It was clear from the talk that if South Africa wants to support local vaccine development, the government needs to support appropriate management structures to enable this – and above all, to provide funding.  However, all is not lost, as much of the remaining expertise in several of the laboratories that were involved in the HIV vaccine programme can now involve themselves in animal vaccine projects.

Plant-made HPV16 VLPs

Ed Rybicki made it an organisational one-two with an after-tea plenary on why production of viral vaccines in plants is a viable rapid-response option for emerging or re-emerging diseases or bioterror threats.  The talk briefly covered the more than 20 year history of plant-made vaccines, highlighting important technological advances and proofs of concept and efficacy, and concentrated on the use of transient expression for the rapid, high-level expression of subunit vaccines.  Important breakthoughs that were highlighted included the development of the Icon Genetics TMV-based vectors, Medicago Inc and Fraunhofer USA’s recent successes with H5N1 and H1N1 HA protein production in plants – and the Rybicki group’s successes with expression of HPV L1-based and E7 vaccine candidates.  The talk emphasised how the technology was inherently more easily scalable, and quicker to respond to demand, than conventional approaches to vaccine manufacture – and how it could profitably be applied to “orphan vaccines” such as for Lassa fever.

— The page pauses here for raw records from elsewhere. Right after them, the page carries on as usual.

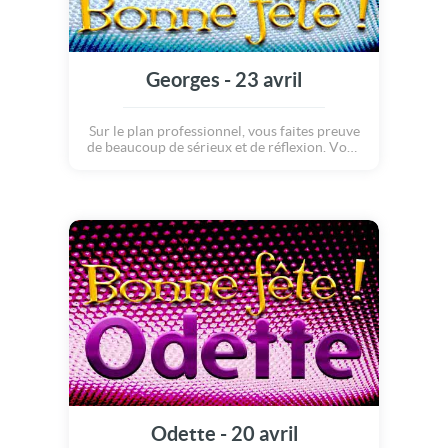
Georges - 23 avril
Sur le plan professionnel, vous faites preuve
de beaucoup de sérieux et de réflexion. Vous
êtes ambitieux et faites tout pour réussir les
objectifs que vous vous fixez. Même si le
travail occupe une grande place dans votre
vie, vous aimez profiter des moments en
famille.
Odette - 20 avril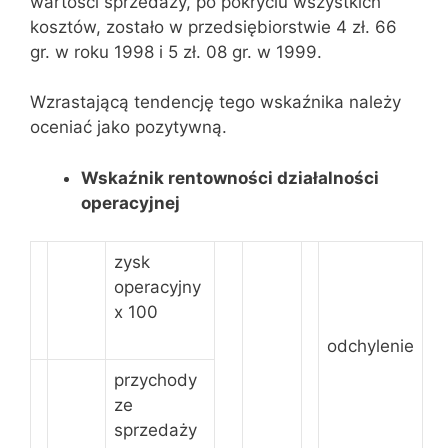
wartości sprzedaży, po pokryciu wszystkich
kosztów, zostało w przedsiębiorstwie 4 zł. 66
gr. w roku 1998 i 5 zł. 08 gr. w 1999.
Wzrastającą tendencję tego wskaźnika należy
oceniać jako pozytywną.
Wskaźnik rentowności działalności
operacyjnej
zysk
operacyjny
x 100
odchylenie
przychody
ze
sprzedaży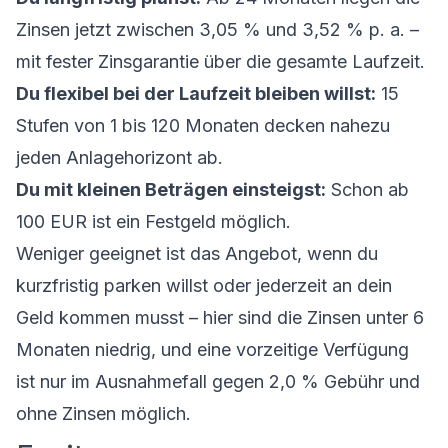
Zinsen jetzt zwischen 3,05 % und 3,52 % p. a. –
mit fester Zinsgarantie über die gesamte Laufzeit.
Du flexibel bei der Laufzeit bleiben willst:
15
Stufen von 1 bis 120 Monaten decken nahezu
jeden Anlagehorizont ab.
Du mit kleinen Beträgen einsteigst:
Schon ab
100 EUR ist ein Festgeld möglich.
Weniger geeignet ist das Angebot, wenn du
kurzfristig parken willst oder jederzeit an dein
Geld kommen musst – hier sind die Zinsen unter 6
Monaten niedrig, und eine vorzeitige Verfügung
ist nur im Ausnahmefall gegen 2,0 % Gebühr und
ohne Zinsen möglich.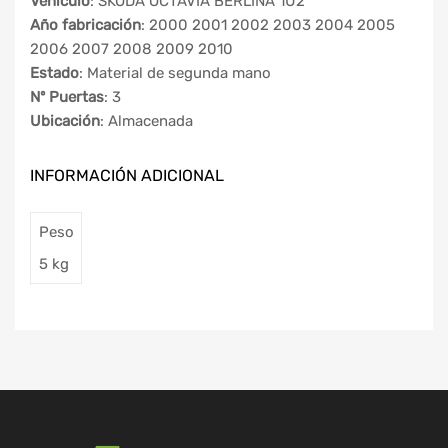
Vehículo
: SKODA OCTAVIA BERLINA 1U2
Año fabricación
: 2000 2001 2002 2003 2004 2005
2006 2007 2008 2009 2010
Estado
: Material de segunda mano
Nº Puertas
: 3
Ubicación
: Almacenada
INFORMACIÓN ADICIONAL
Peso
5 kg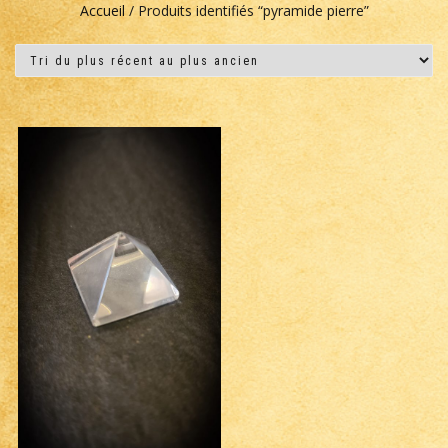
Accueil
/ Produits identifiés “pyramide pierre”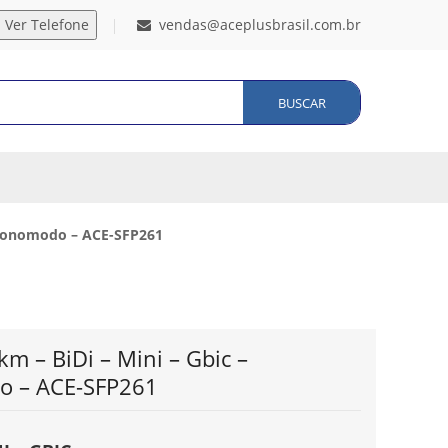
vendas@aceplusbrasil.com.br
BUSCAR
– Monomodo – ACE-SFP261
m – BiDi – Mini – Gbic –
o – ACE-SFP261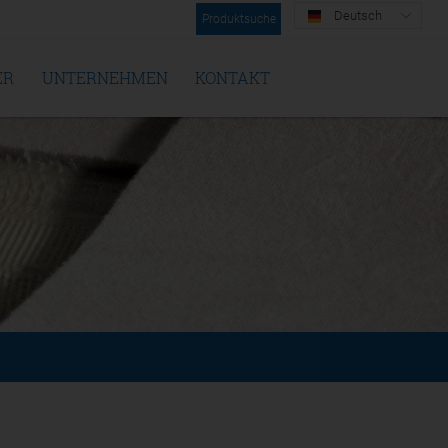
Deutsch
Produktsuche
ER
UNTERNEHMEN
KONTAKT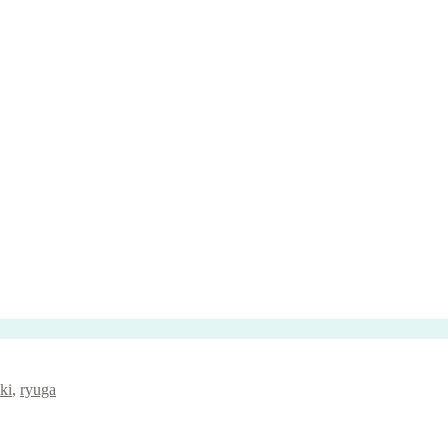
ki
,
ryuga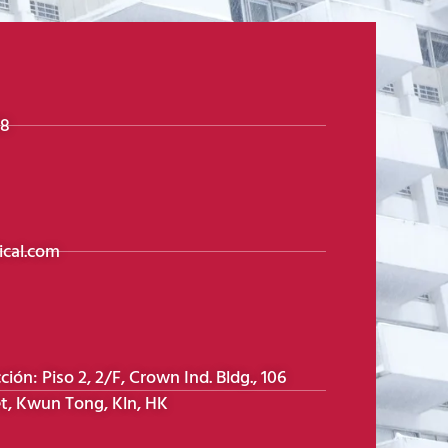
98
cal.com
ón: Piso 2, 2/F, Crown Ind. Bldg., 106
t, Kwun Tong, Kln, HK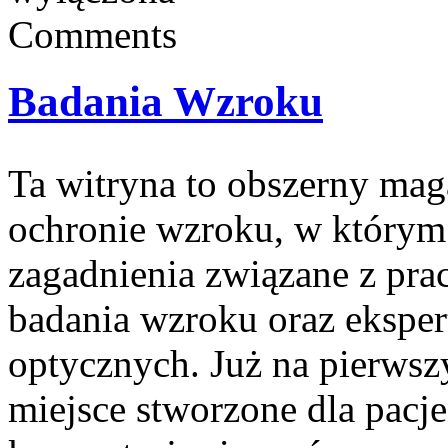
Comments
Badania Wzroku
Ta witryna to obszerny ma
ochronie wzroku, w którym 
zagadnienia związane z pracą
badania wzroku oraz eksper
optycznych. Już na pierwszy
miejsce stworzone dla pacje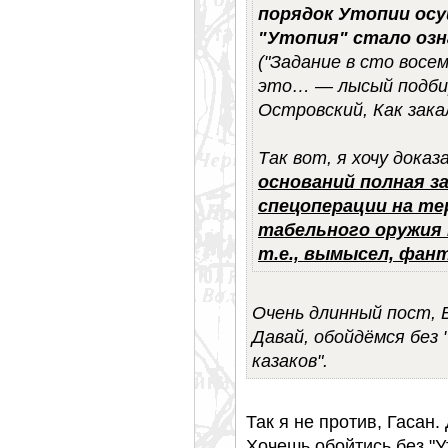
порядок Утопии осу
"Утопия" стало оз
("Задание в сто вос
это… — лысый подбир
Островский, Как зака
Так вот, я хочу дока
оснований полная з
спецоперации на т
табельного оружия 
т.е., вымысел, фант
Очень длинный пост, В
Давай, обойдёмся без 
казаков".
Так я не против, Гасан.
Хочешь обойтись без "У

Ulf Gyllensten had another innings in the main conference, with a report on a study of a possible linkage of gene to disease in HPV infections – which could explain why some people clear infections, and why some have persistent infections.  They used the Swedish cancer registry (a comprehensive record since the end of the 1950s) to calculate familial relative risk of cancer of the cervix (CC): relative risk was  2x for a full sister, the same for a mother-daughter pair and the risk for a half sister was 50% higher while risk was not linked to non-biological siblings or parents, meaning the link was not environmental.  A preliminary study found HLA alleles associated with CC, and increased carriage of genes was linked to increased  viral load.   A subsequent genome wide association study using an Omni Express Bead Chip detecting700K+ SNPs yielded one area of major interest, on Chr 6 – this is a HLA locus.  They got 3 independent signals in the HLA region and can now potentially link HPV type and host genotype for a prediction of disease outcome.  Again, the kinds of technology available could only be wished for here; so too the registry and survey options.

Molecular and General Virology contributed talks parallel session

I attended this because of my continued fascination with veterinary and plant viruses – and because Anna-Lise was covering the Clinical and Molecular session – and was not disappointed: talks were of a very high standard, and the postgraduate students especially all gave very good accounts of themselves.

Melanie Platz (Univ Koblenz-Landau, Germany) kicked off with a description of a fascinating interface between mathematics and virology for early warning, spatial awareness and other applications.  She gave an example using a visual representation of risk using GIS for Chikungunya virus, based on South African humidity and temperature data going back nearly 100 years: this had a 3D plot model, into which one could plug data to get predictions of mosquito likelihood.  They could generate risk maps from the data, to both inform public and policy / planning.  They had a GUI for mobile devices for public information, including estimates of risk and what to do about it, including routes of escape.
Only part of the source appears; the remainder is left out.